MISCELLANEOUS COVENANTS

 

Section 14.01 NO WAIVER. No single or partial exercise by Beneficiary and/or Trustee, or delay or omission in the exercise by Beneficiary and/or Trustee, of any right or remedy under the Loan Documents shall preclude, waive or limit the exercise of any other right or remedy. During the continuance of an Event of Default, Beneficiary shall have the right to proceed against any portion of, or interest in, the Property without waiving any other rights or remedies with respect to any other portion of the Property. No right or remedy under any of the Loan Documents is intended to be exclusive of any other right or remedy but shall be cumulative and may be exercised concurrently with or independently from any other right and remedy under any of the Loan Documents or under applicable law.

 

Section 14.02 NOTICES. All notices, demands and requests given or required to be given by, pursuant to, or relating to, this Deed of Trust shall be in writing. All notices shall be deemed to have been properly given if mailed by United States registered or certified mail, with return receipt requested, postage prepaid, or by United States Express Mail or other comparable overnight courier service to the parties at the addresses set forth in the Defined Terms (or at such other addresses as shall be given in writing by any party to the others) and shall be deemed complete upon receipt or refusal to accept delivery as indicated in the return receipt or in the receipt of such United States Express Mail or courier service.

 

Section 14.03 HEIRS AND ASSIGNS; TERMINOLOGY.

 

(a) This Deed of Trust applies to, inures to the benefit of, and binds Beneficiary, Trustee, Liable Party and Trustor, and their heirs, legatees, devisees, administrators, executors, successors and assigns. The term “Trustor shall include both the original Trustor and any subsequent owner or owners of any of the Property. The term “Trustee shall include both the original Trustee and any subsequent successor or additional trustee(s) acting under this Deed of Trust. The term “Beneficiary shall include both the original Beneficiary and any subsequent holder or holders of the Note.
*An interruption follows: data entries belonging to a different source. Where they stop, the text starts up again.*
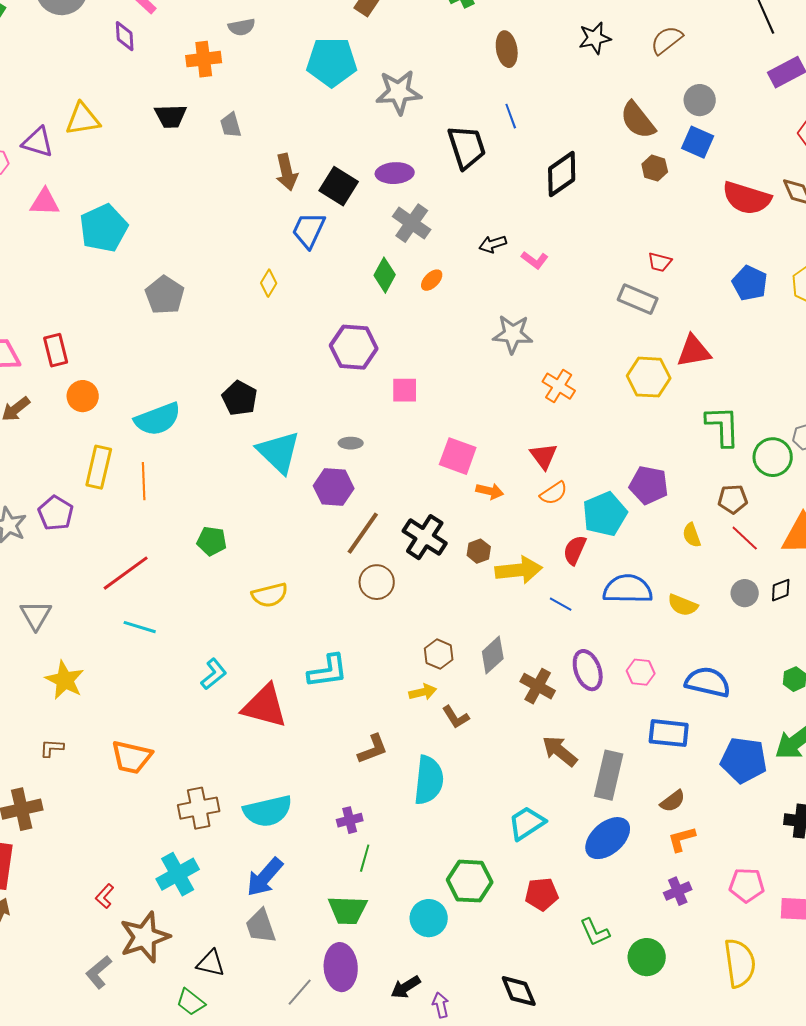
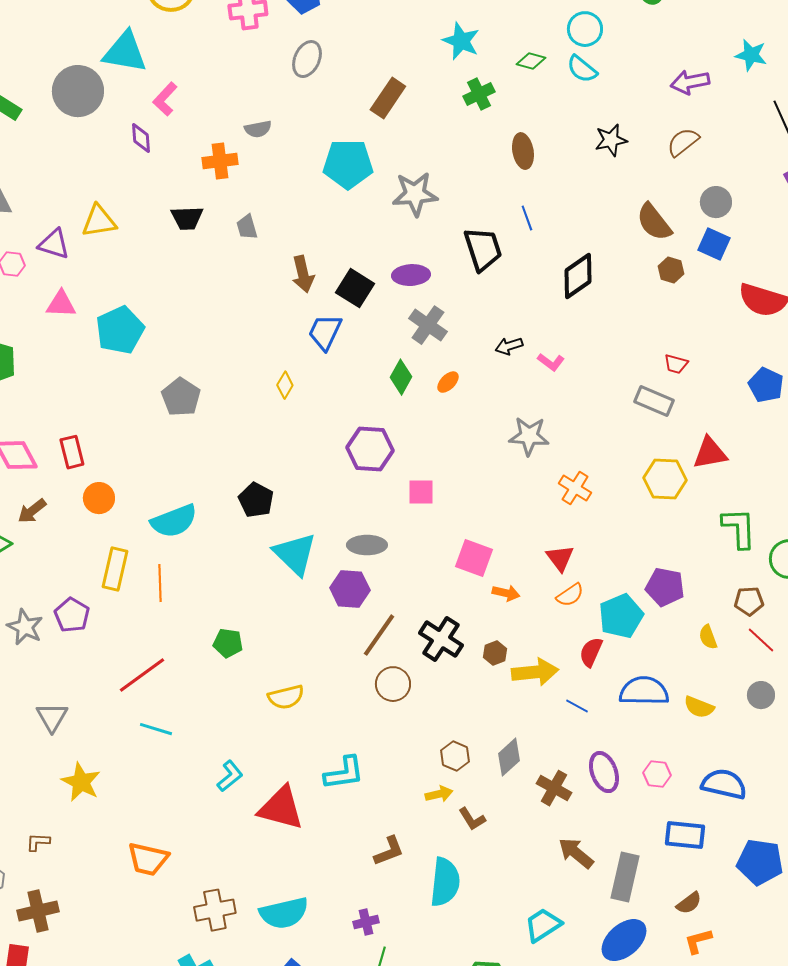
gray ellipse: (351, 443) -> (367, 545), size x1.6
brown L-shape: (52, 748) -> (38, 842), moved

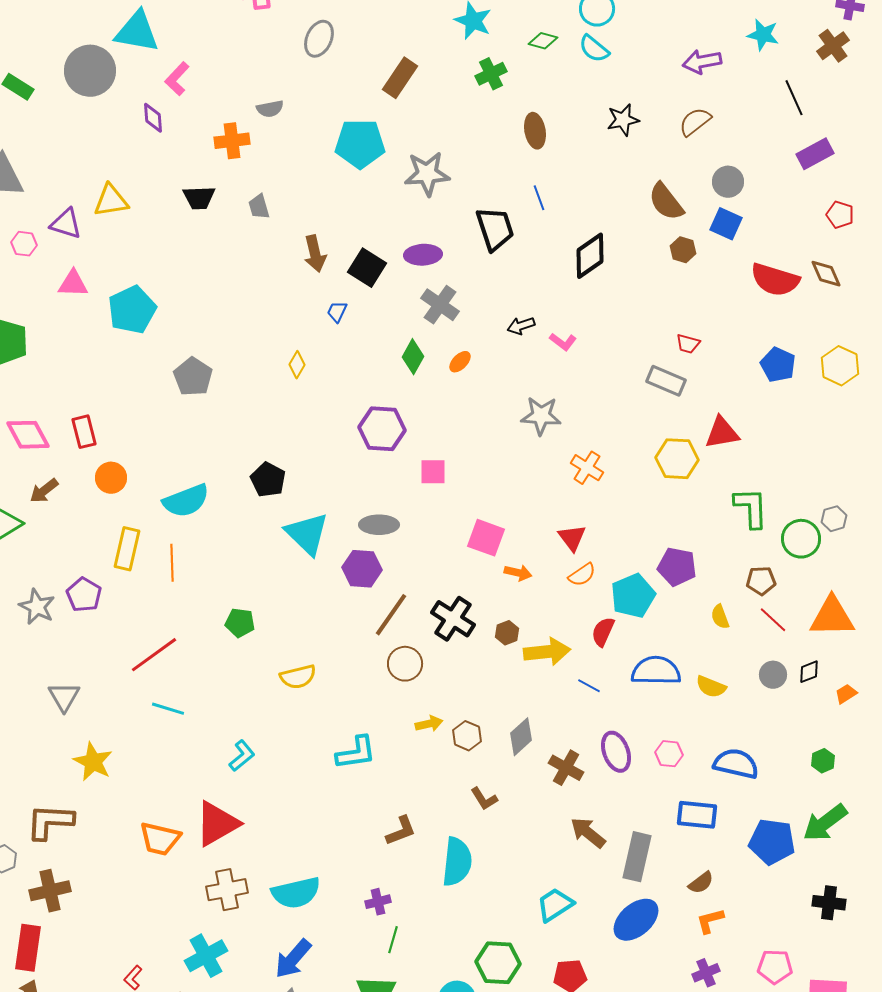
blue trapezoid: (325, 332) -> (337, 312), size x0.6
yellow arrow: (439, 794) -> (429, 724), moved
red triangle: (281, 808) -> (217, 824), moved, turned -45
brown L-shape: (38, 842) -> (50, 822), size x2.0

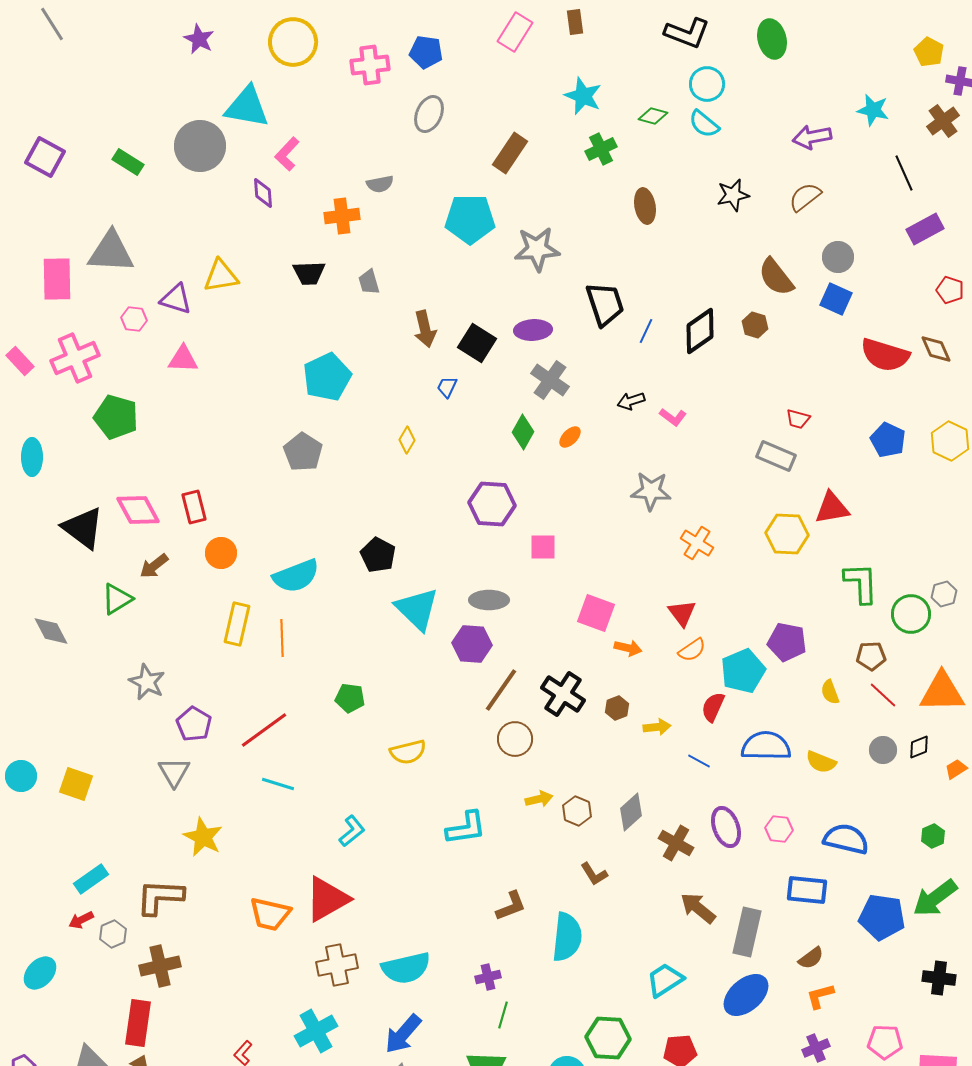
blue line: (539, 198) -> (646, 331), moved, turned 45
brown hexagon: (683, 250) -> (755, 325), moved
cyan pentagon: (132, 310) -> (327, 377), moved
purple pentagon: (84, 595) -> (194, 724), moved
yellow arrow: (547, 652) -> (657, 727), size x0.6

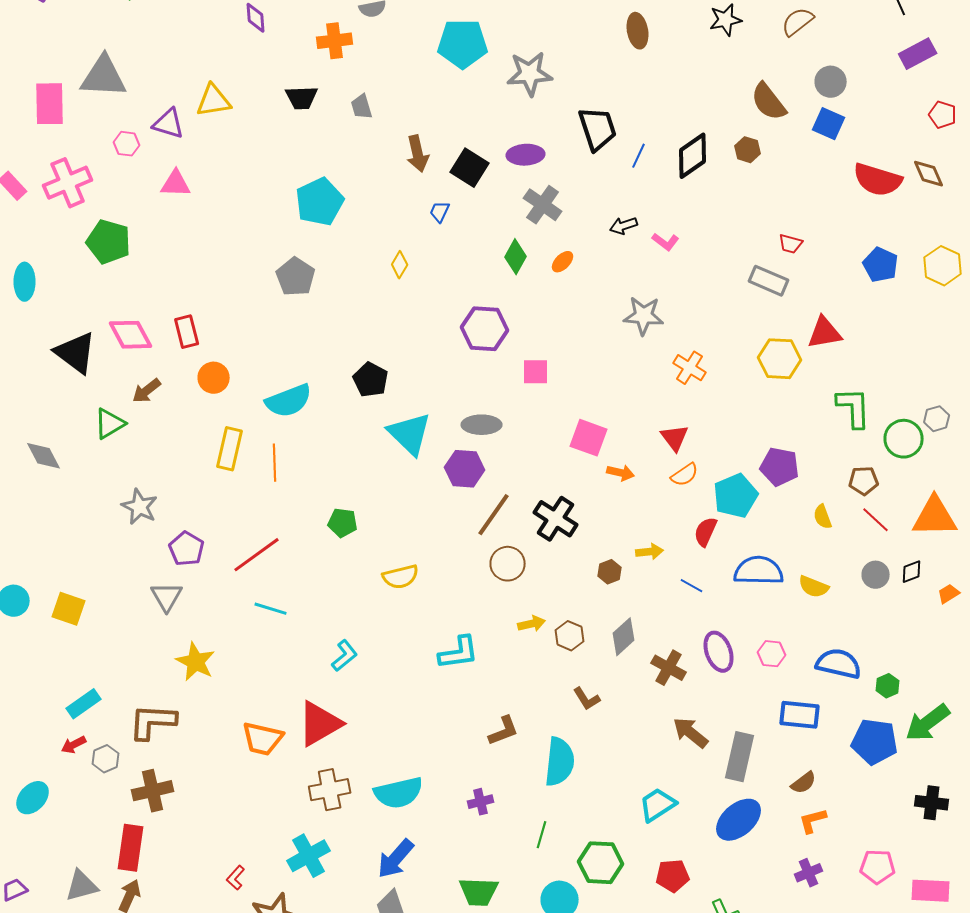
brown hexagon: (617, 708) -> (610, 572), moved
green hexagon: (933, 836) -> (888, 686), moved
green line: (503, 1015) -> (542, 835), moved

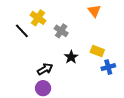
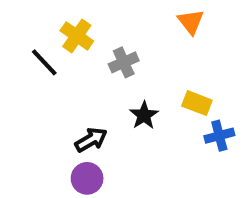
gray cross: (61, 31) -> (124, 62), turned 32

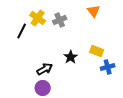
black line: (44, 62) -> (22, 31), turned 70
gray cross: (124, 62) -> (60, 20), moved

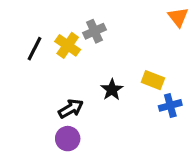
orange triangle: (94, 11) -> (178, 17), moved
yellow cross: (38, 18) -> (68, 45), moved

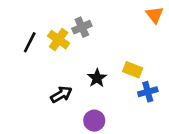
purple circle: (68, 139) -> (94, 121), moved

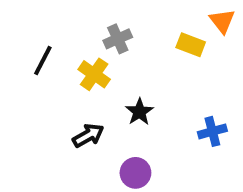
yellow cross: (59, 40) -> (94, 74), moved
yellow rectangle: (133, 70) -> (191, 45), moved

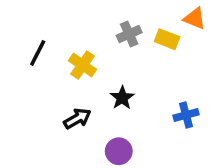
orange triangle: (222, 21) -> (195, 18), turned -30
gray cross: (118, 39) -> (129, 34), moved

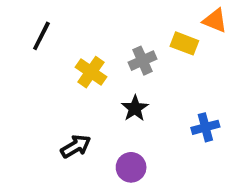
gray cross: (129, 34) -> (142, 61), moved
black line: (38, 53) -> (41, 36), moved
black arrow: (77, 118) -> (76, 146), moved

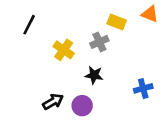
yellow rectangle: (184, 43) -> (117, 22), moved
black star: (135, 108) -> (94, 75), turned -30
purple circle: (131, 167) -> (82, 106), moved

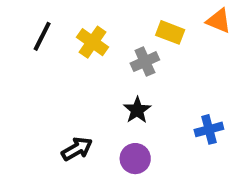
yellow cross: (64, 50) -> (93, 42), moved
black star: (94, 75) -> (137, 110), turned 30
purple circle: (82, 106) -> (135, 159), moved

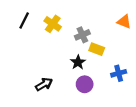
orange triangle: (219, 21) -> (124, 22), moved
yellow rectangle: (170, 32) -> (97, 49), moved
purple circle: (135, 159) -> (85, 84), moved

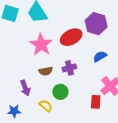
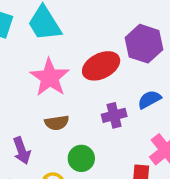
purple cross: (69, 68) -> (114, 115), moved

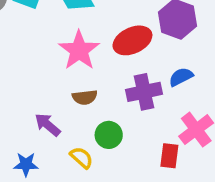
purple cross: (114, 115) -> (144, 92), size x1.4
purple arrow: (22, 151) -> (48, 125), turned 148

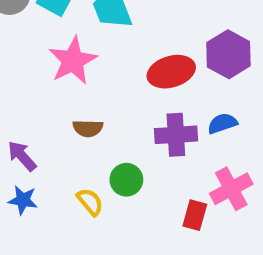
pink star: (79, 50) -> (73, 61), moved
brown semicircle: (85, 97) -> (88, 128), moved
purple arrow: (48, 125) -> (22, 156), moved

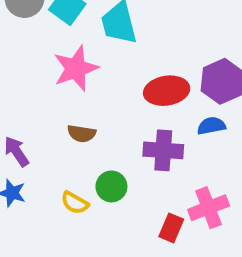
blue semicircle: (222, 123) -> (211, 126), moved
yellow semicircle: (90, 202) -> (75, 203), turned 152

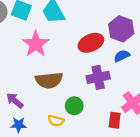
brown semicircle: (82, 134) -> (49, 80), size x1.6

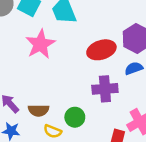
brown semicircle: (49, 80) -> (39, 110), moved, size x0.7

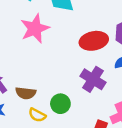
purple cross: (105, 89) -> (93, 79), turned 30

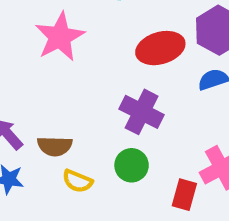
purple cross: (93, 79) -> (142, 112), moved
green circle: (60, 104) -> (132, 165), moved

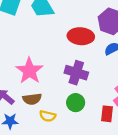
pink star: (60, 37) -> (29, 71), moved
red ellipse: (160, 48) -> (81, 36), turned 30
The term “Liable Party shall include both the original Liable Party and any subsequent or substituted Liable Party.

 

(b) In this Deed of Trust, whenever the context so requires, the masculine gender includes the feminine and/or neuter, and the singular number includes the plural.

 

(c) If more than one party executes this Deed of Trust as Trustor, the obligations of such parties shall be the joint and several obligations of each of them.

 

Section 14.04 SEVERABILITY. If any provision of this Deed of Trust should be held unenforceable or void, then that provision shall be separated from the remaining provisions and shall not affect the validity of this Deed of Trust except that if the unenforceable or void provision relates to the payment of any monetary sum, then, Beneficiary may, at its option, declare the Secured Indebtedness immediately due and payable.

 

Section 14.05 APPLICABLE LAW. This Deed of Trust shall be construed and enforced in accordance with the laws of the State of California.

 

Section 14.06 CAPTIONS. The captions are inserted only as a matter of convenience and for reference, and in no way define, limit, or describe the scope or intent of any provisions of this Deed of Trust.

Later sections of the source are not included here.